Clinton Aide a Middleman, Whitewater Jurors Told
Cast as the central figure in a criminal trial in which he is not a defendant, Bruce Lindsey, a longtime aide to President Clinton, was accused Thursday by government prosecutors of bartering state appointments for contributions to Clinton’s 1990 gubernatorial campaign.
Just one day after Lindsey learned that he would be named as an unindicted co-conspirator in the trial of two Clinton contributors, he was portrayed by prosecutor W. Hickman Ewing as the middleman in the alleged scheme that has become a part of the Whitewater controversy.
Ewing, an assistant to Whitewater independent counsel Kenneth W. Starr, said that Lindsey urged the defendants--both officers of the Perry County Bank--to conceal large cash withdrawals by the campaign and then arranged to reward the defendants with appointments to state posts.
Ewing stopped short of branding Lindsey as an unindicted co-conspirator in his opening statement in the trial of Herby Branscum Jr. and Robert M. Hill. The prosecutor has told the defense that he will do so sometime during the trial but he has not said when.
The allegations against Lindsey are embarrassing for the president. But Ewing emphasized that Clinton is not being accused of participating in illegal activity, even though the then-governor is said to have attended a meeting at which the alleged exchange of money for appointments occurred.
“There is no allegation that he did anything wrong,” Ewing said, referring to Clinton.

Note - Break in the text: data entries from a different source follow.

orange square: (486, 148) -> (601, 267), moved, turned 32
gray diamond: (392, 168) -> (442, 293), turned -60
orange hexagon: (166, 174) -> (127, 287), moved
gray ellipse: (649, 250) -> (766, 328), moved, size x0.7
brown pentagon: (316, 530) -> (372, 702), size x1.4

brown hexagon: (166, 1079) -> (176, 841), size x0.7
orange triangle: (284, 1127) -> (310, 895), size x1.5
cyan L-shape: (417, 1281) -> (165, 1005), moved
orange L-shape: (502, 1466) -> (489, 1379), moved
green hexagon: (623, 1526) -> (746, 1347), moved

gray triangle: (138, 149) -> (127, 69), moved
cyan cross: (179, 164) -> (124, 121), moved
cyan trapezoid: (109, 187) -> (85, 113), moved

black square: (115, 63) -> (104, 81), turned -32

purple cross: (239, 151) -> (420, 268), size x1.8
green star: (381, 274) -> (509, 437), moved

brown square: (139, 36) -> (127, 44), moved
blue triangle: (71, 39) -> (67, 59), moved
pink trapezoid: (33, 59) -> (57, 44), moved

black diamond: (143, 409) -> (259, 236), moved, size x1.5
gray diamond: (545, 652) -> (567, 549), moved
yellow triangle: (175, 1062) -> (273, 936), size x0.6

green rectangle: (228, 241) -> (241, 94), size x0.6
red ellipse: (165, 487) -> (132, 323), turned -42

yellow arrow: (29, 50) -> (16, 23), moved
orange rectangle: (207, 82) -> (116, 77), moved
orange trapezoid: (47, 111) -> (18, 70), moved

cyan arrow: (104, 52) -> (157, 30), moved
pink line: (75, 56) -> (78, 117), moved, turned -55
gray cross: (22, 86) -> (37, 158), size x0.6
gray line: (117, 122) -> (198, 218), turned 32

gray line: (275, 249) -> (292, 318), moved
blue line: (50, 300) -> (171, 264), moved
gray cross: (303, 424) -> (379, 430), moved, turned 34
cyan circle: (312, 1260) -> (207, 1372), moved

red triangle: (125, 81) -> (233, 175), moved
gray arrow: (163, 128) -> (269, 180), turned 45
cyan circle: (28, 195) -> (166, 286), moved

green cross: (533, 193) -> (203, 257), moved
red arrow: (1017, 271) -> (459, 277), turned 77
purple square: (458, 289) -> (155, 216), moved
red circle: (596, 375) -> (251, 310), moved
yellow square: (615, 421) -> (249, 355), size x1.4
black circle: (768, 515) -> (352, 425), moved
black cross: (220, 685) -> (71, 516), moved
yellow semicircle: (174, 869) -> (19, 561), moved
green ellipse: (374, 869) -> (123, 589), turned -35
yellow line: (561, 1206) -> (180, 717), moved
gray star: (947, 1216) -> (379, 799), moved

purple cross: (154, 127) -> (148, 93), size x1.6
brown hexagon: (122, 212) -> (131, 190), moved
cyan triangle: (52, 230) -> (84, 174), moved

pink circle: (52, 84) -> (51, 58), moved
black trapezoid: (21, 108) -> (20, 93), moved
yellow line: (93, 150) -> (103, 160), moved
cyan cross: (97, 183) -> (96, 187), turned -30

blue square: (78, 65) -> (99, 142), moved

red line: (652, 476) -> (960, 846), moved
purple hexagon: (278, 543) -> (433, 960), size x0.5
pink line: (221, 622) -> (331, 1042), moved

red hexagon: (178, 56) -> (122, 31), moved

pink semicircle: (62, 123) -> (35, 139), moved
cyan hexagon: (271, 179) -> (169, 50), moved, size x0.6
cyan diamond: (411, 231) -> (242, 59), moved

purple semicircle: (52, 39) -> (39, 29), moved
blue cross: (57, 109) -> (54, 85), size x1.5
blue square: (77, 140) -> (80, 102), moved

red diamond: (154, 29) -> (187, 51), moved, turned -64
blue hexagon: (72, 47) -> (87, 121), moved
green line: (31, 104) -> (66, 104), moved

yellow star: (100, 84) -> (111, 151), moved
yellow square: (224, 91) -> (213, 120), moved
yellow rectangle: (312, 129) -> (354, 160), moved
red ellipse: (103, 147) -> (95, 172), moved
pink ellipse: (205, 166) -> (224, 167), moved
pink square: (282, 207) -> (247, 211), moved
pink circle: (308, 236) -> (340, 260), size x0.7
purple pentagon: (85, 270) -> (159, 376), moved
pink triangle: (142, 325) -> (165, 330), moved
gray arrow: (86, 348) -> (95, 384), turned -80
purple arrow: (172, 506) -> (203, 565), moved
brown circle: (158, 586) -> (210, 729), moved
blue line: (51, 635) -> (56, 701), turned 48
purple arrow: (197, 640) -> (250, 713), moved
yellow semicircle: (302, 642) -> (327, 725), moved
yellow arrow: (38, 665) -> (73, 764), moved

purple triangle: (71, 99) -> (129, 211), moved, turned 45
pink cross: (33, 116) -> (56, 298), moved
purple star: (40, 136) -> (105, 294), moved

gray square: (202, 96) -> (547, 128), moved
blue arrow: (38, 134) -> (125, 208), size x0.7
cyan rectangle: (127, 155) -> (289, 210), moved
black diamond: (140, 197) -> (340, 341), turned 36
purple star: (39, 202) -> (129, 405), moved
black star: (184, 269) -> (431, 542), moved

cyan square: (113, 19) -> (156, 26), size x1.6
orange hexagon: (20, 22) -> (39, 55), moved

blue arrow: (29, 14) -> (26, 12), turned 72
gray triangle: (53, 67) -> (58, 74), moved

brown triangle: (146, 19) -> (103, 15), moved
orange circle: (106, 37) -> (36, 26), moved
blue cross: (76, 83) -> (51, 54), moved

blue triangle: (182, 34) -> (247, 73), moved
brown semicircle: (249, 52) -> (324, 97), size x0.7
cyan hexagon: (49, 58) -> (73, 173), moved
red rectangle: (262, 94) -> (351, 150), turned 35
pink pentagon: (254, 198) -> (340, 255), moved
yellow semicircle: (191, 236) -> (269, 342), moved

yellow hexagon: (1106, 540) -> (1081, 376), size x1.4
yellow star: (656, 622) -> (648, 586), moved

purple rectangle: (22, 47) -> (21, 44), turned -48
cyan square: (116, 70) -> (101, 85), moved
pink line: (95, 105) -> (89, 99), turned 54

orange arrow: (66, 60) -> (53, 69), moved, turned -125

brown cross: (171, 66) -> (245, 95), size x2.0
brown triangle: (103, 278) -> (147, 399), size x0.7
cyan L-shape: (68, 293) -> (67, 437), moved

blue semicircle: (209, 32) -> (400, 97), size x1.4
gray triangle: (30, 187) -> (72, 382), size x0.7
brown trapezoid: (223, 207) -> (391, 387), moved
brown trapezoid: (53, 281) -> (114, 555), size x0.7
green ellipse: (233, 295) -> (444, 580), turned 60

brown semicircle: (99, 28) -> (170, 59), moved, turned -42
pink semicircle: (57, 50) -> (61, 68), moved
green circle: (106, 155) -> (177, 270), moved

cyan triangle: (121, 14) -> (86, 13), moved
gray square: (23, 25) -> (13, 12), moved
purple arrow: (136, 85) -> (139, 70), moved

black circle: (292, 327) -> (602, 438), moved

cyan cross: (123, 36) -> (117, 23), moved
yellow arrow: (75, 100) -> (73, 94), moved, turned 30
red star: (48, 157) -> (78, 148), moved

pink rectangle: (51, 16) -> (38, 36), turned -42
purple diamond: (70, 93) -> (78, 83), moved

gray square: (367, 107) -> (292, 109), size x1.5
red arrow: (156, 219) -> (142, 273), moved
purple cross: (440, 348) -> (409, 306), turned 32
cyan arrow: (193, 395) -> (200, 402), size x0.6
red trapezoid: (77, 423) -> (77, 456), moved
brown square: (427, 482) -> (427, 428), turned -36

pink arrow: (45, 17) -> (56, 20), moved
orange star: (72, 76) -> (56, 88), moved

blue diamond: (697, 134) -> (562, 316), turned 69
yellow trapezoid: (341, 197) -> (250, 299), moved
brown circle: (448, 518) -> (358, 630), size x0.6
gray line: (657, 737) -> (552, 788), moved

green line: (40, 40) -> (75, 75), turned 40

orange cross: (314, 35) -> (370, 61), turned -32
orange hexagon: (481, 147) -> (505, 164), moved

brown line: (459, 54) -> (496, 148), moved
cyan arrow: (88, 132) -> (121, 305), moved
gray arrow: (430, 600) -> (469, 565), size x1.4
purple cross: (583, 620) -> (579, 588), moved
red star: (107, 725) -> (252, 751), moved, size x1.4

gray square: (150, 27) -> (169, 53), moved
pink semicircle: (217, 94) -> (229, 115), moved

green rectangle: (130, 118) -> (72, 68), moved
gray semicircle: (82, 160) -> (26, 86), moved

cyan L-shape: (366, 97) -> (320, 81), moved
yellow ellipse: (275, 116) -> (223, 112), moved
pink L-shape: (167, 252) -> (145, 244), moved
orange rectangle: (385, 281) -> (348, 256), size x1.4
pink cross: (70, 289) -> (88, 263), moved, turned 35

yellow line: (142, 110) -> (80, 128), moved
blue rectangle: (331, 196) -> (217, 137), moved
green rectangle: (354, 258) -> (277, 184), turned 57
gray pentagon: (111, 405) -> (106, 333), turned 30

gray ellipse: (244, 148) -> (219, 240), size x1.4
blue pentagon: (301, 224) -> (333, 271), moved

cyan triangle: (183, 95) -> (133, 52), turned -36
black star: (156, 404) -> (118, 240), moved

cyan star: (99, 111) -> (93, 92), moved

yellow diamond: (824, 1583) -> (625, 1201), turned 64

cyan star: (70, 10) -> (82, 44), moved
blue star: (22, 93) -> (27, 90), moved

Lindsey, the deputy White House counsel and a trusted advisor to Clinton for nearly two decades, is the only White House official who has been formally named so far as a result of the Whitewater investigation. The highest-ranking Clinton official to be charged with a crime was former Deputy Atty. Gen. Webster L. Hubbell, who is serving a prison term for expense account fraud.
Both Lindsey and the president are expected to testify in the Branscum-Hill trial, which follows on the heels of the convictions of three other Whitewater defendants: Arkansas Gov. Jim Guy Tucker and Clinton’s former investment partners, James B. and Susan McDougal. As in the previous trial, Clinton’s testimony will be offered through videotape.
Ewing said that Lindsey, who served as Clinton’s 1990 campaign treasurer, dissuaded Perry County Bank officials from reporting a $30,000 cash withdrawal from the campaign’s account immediately before the election. The money was used for so-called get-out-the-vote activities.
Branscum and Hill also are accused of misappropriating $13,217 in bank funds to reimburse themselves, their friends and relatives for campaign contributions to Clinton and other Arkansas politicians.
After the election, according to Ewing, Lindsey rewarded the Perry County bankers for their cooperation by arranging a meeting for Hill with then-Gov. Clinton. During the meeting, he said, Hill presented Clinton with a check for $7,000 and they discussed appointing Branscum to the highway commission. Not only did Branscum get the appointment he wanted, but Hill also was named by Clinton to the state banking board.
In their opening statements, attorneys for Branscum and Hill said that the only person who violated the law was Neal T. Ainley, the bank’s former president and the chief prosecution witness.
By deciding to name Lindsey as an unindicted co-conspirator, legal experts said, the independent counsel now can present testimony about him by Ainley that otherwise would be inadmissible hearsay. Ainley is expected to say that Lindsey told him to conceal the $30,000 withdrawal, according to Ewing. But Alan Snyder, Lindsey’s attorney in Washington, said in an interview Thursday that there are other ways the independent counsel could have introduced Ainley’s testimony about Lindsey without embarrassing the president’s aide by designating him an unindicted co-conspirator.
Special correspondent Ken Miller in Little Rock contributed to this story.